DLVP-CLIP: Enhancing Fine-Grained Zero-Shot Anomaly Detection via Dynamic Local Visual Prompting
Abstract
Zero-shot anomaly detection (ZSAD) aims to utilize auxiliary data to train models for generalized learning of unseen categories, which has important application value in fields such as industrial quality inspection and medical diagnosis. Although methods based on CLIP show potential, their pre-training objective of focusing on overall semantic alignment between images and text makes the model insensitive to local details, which is inherently contradictory to the need for fine-grained local features in anomaly detection.
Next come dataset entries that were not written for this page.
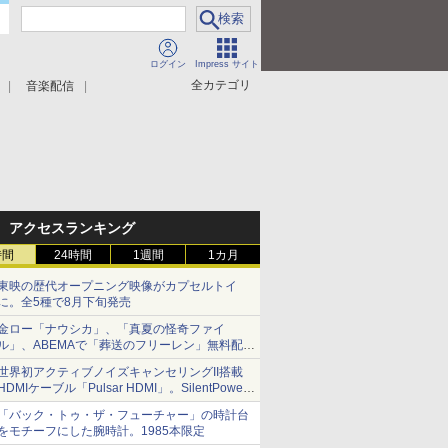
ログイン
Impress サイト
全カテゴリ
音楽配信
アクセスランキング
時間
24時間
1週間
1カ月
東映の歴代オープニング映像がカプセルトイ
に。全5種で8月下旬発売
金ロー「ナウシカ」、「真夏の怪奇ファイ
ル」、ABEMAで「葬送のフリーレン」無料配信
など。夏の特番・配信情報
世界初アクティブノイズキャンセリングII搭載
HDMIケーブル「Pulsar HDMI」。SilentPower
から
「バック・トゥ・ザ・フューチャー」の時計台
をモチーフにした腕時計。1985本限定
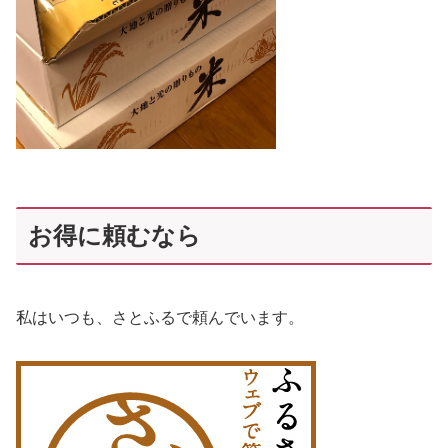
お得に頼むなら
私はいつも、さとふるで頼んでいます。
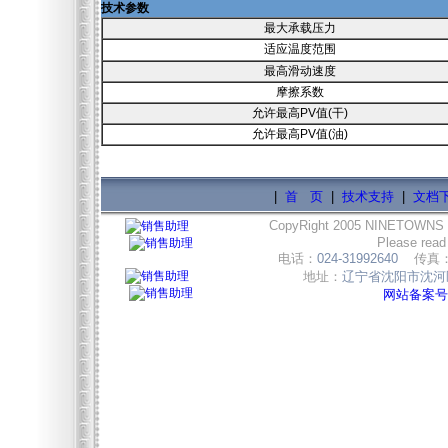
技术参数
最大承载压力
适应温度范围
最高滑动速度
摩擦系数
允许最高PV值(干)
允许最高PV值(油)
|
首 页
|
技术支持
|
文档
CopyRight 2005 NINETOWNS
Please read
电话：
024-31992640
传真
地址：
辽宁省沈阳市沈河区
网站备案号:辽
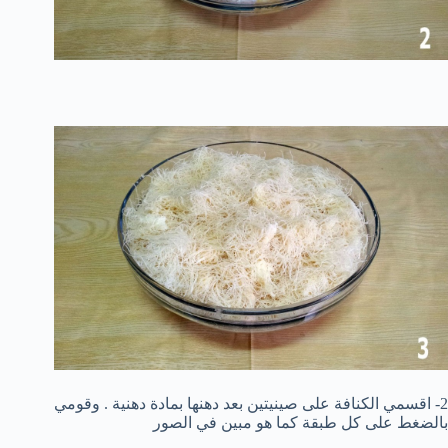
2- اقسمي الكنافة على صينيتين بعد دهنها بمادة دهنية . وقومي
بالضغط على كل طبقة كما هو مبين في الصور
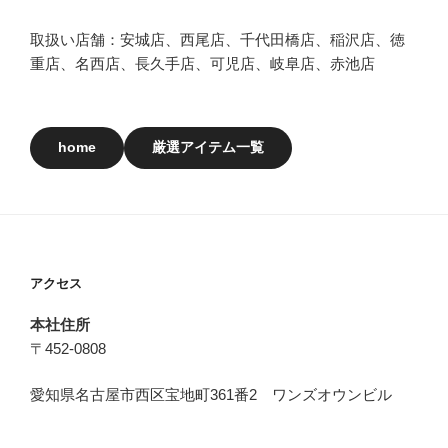
取扱い店舗：安城店、西尾店、千代田橋店、稲沢店、徳
重店、名西店、長久手店、可児店、岐阜店、赤池店
home
厳選アイテム一覧
アクセス
本社住所
〒452-0808
愛知県名古屋市西区宝地町361番2 ワンズオウンビル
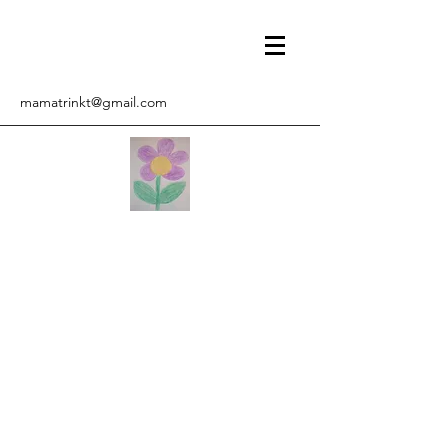
mamatrinkt@gmail.com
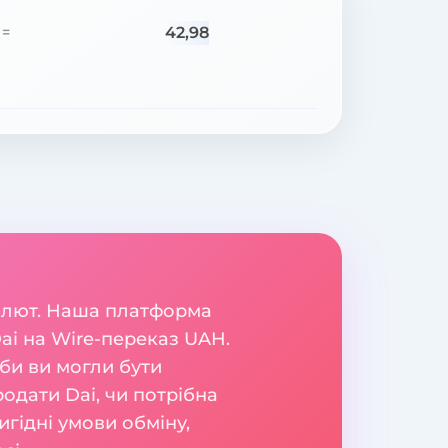
42,98
=
валют. Наша платформа
ai на Wire-переказ UAH.
би ви могли бути
родати Dai, чи потрібна
гідні умови обміну,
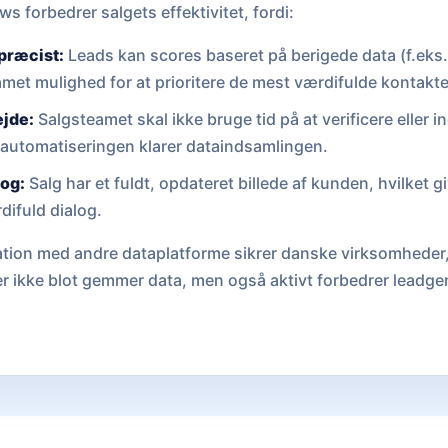
 forbedrer salgets effektivitet, fordi:
 præcist:
Leads kan scores baseret på berigede data (f.eks
amet mulighed for at prioritere de mest værdifulde kontakte
ejde:
Salgsteamet skal ikke bruge tid på at verificere eller
 automatiseringen klarer dataindsamlingen.
log:
Salg har et fuldt, opdateret billede af kunden, hvilket g
difuld dialog.
tion med andre dataplatforme sikrer danske virksomheder, 
r ikke blot gemmer data, men også aktivt forbedrer leadge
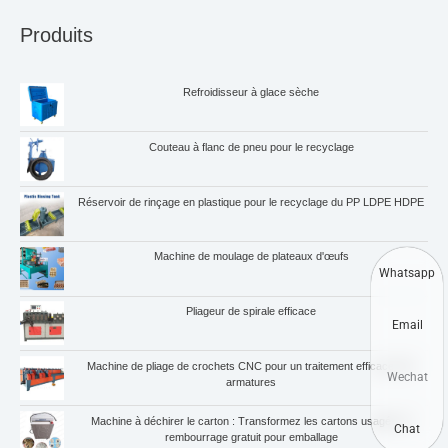
Produits
Refroidisseur à glace sèche
Couteau à flanc de pneu pour le recyclage
Réservoir de rinçage en plastique pour le recyclage du PP LDPE HDPE
Machine de moulage de plateaux d'œufs
Whatsapp
Pliageur de spirale efficace
Email
Machine de pliage de crochets CNC pour un traitement efficace des
Wechat
armatures
Machine à déchirer le carton : Transformez les cartons usagés en
Chat
rembourrage gratuit pour emballage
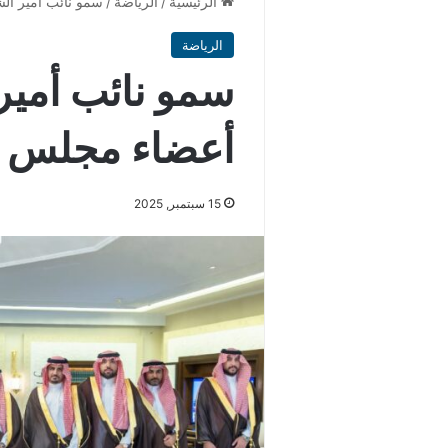
الرئيسية
/
الرياضة
/
سمو نائب أمير الش
الرياضة
سمو نائب أمير
أعضاء مجلس إد
15 سبتمبر, 2025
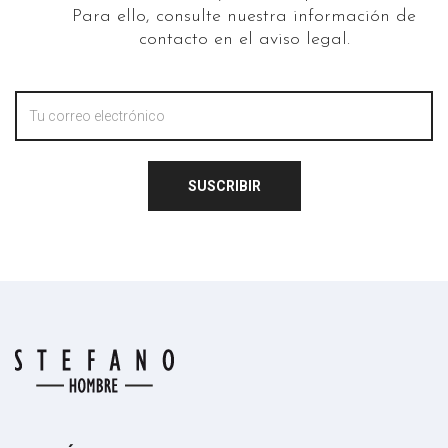
Para ello, consulte nuestra información de
contacto en el aviso legal.
SUSCRIBIR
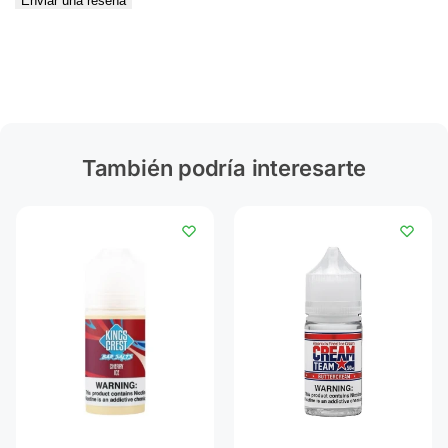
Enviar una reseña
También podría interesarte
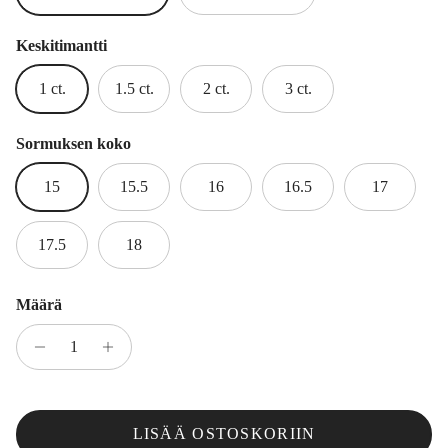
Keskitimantti
1 ct.
1.5 ct.
2 ct.
3 ct.
Sormuksen koko
15
15.5
16
16.5
17
17.5
18
Määrä
LISÄÄ OSTOSKORIIN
Existing improvement methods rely on predefined text prompt frameworks to perceive local information, but struggle to effectively address the issue of insufficient local perception. To address this, this paper proposes a dynamic local visual prompting method based on CLIP (DLVP-CLIP). DLVP dynamically identifies and extracts local visual features from key regions in images as prompt tokens using the Semantic-Aware Local Feature Selector (SLFS) module, and utilizes the multi-modal local prompt (MLoP) module to jointly optimize representations in both visual and textual spaces, achieving more precise cross-modal alignment. Additionally, the high-low frequency decomposition module (HFD) is introduced to separate and process global structural and local textural information via wavelet transformation, thereby enhancing detail perception. Extensive experiments on 13 anomaly detection datasets demonstrate that DLVP-CLIP achieves outstanding ZSAD performance on datasets from the industrial and medical domains.